We collected data from the Department of Veterans Affairs Cooperative Studies Program Study on 3121 asymptomatic veterans (50–75 years old) who underwent a screening colonoscopy from 1994 through 1997 at 13 medical centers and were then followed for 10 years or until death. We included 1915 subjects with at least 1 surveillance colonoscopy and estimated cumulative incidence of advanced neoplasia by Kaplan-Meier curves.

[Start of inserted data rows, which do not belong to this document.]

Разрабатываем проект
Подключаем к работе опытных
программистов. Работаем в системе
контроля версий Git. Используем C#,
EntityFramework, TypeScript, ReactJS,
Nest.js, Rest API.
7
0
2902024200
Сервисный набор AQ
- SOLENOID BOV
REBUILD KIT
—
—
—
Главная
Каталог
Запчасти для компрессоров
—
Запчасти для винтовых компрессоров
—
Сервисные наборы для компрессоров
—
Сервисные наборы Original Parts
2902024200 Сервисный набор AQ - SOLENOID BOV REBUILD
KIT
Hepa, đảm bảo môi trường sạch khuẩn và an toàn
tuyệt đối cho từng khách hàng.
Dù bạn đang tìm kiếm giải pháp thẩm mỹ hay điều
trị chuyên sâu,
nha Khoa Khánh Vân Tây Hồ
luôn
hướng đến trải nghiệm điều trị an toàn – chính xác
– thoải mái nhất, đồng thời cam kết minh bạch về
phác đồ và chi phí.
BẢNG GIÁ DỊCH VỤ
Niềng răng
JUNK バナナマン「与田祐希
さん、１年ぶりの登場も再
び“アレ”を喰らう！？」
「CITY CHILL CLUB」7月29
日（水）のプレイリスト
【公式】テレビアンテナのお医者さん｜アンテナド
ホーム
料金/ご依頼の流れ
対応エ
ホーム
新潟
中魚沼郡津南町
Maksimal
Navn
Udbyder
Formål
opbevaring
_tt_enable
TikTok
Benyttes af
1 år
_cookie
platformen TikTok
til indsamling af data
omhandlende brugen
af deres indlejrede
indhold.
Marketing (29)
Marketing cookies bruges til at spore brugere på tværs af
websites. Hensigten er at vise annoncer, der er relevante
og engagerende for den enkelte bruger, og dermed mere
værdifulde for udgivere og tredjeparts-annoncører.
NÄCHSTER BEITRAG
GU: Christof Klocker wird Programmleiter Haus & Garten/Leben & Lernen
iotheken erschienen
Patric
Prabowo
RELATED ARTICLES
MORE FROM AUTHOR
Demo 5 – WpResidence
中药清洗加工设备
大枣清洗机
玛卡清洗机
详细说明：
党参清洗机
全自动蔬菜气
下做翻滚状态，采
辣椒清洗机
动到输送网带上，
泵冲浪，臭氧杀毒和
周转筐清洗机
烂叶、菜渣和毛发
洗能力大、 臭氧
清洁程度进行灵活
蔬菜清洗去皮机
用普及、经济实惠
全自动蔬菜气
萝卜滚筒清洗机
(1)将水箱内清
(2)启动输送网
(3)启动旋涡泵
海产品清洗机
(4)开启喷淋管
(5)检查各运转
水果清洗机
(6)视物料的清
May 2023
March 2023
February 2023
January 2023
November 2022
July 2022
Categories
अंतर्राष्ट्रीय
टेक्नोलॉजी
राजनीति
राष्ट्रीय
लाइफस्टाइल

We then fit a longitudinal joint model to estimate risk of advanced neoplasia at each subsequent examination after baseline, adjusting for multiple colonoscopies within individuals.

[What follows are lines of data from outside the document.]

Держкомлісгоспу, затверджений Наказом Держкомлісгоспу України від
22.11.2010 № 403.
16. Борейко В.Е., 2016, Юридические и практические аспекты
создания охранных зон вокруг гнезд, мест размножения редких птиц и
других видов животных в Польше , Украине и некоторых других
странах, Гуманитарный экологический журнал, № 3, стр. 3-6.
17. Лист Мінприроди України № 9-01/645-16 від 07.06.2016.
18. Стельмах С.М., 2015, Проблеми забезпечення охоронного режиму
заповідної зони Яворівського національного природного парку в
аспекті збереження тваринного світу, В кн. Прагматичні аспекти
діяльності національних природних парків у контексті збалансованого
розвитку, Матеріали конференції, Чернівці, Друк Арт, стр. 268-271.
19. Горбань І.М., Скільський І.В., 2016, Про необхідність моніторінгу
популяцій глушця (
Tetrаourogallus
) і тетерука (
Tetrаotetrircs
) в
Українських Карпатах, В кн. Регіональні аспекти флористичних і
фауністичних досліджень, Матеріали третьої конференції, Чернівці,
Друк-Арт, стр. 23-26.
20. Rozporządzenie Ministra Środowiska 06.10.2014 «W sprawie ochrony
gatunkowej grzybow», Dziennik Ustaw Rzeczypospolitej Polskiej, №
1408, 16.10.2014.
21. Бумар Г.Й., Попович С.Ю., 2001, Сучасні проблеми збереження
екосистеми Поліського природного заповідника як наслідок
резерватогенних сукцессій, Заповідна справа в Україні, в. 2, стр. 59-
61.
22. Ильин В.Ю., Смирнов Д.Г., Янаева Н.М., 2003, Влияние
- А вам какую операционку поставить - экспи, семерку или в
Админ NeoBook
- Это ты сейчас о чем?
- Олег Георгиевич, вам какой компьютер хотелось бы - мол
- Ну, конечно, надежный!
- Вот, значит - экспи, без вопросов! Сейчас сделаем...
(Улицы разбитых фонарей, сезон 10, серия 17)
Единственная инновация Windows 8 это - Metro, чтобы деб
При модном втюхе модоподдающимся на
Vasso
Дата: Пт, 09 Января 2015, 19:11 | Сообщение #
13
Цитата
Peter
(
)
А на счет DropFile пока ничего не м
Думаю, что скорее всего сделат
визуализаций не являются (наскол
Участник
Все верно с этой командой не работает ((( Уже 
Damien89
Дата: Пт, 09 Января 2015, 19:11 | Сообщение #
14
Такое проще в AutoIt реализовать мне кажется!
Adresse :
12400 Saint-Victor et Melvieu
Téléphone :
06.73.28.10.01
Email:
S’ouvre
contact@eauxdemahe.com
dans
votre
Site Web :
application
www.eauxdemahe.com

Through 10 years of follow-up, there were 146 individuals among all baseline colonoscopy groups found to have at least 1 incident advanced neoplasia. The cumulative 10-year incidence of advanced neoplasia was highest among those with baseline CRC (43.7%; 95% CI 13.0%–74.4%), followed by those with baseline advanced adenoma (AA) (21.9%; 95% CI 15.7–28.1). The cumulative 10-year incidence of advanced neoplasia was 6.3% (95% CI 4.1%–8.5%) and 4.1% (95% CI 2.7%–5.4%) for baseline 1 to 2 small adenomas (<1cm, and without villous histology or high-grade dysplasia) and no neoplasia, respectively (log-rank P = .10). After adjusting for prior surveillance, the risk of advanced neoplasia at each subsequent examination was not significantly increased in veterans with 1 or 2 small adenomas at baseline (odds ratio 0.96; 95% CI 0.67–1.41) compared with veterans with no baseline neoplasia.
Baseline screening colonoscopy findings associate with advanced neoplasia within 10 years. Individuals with only 1 or 2 small adenomas at baseline have a low risk of advanced neoplasia over 10 years. Alternative surveillance strategies, could be considered for these individuals.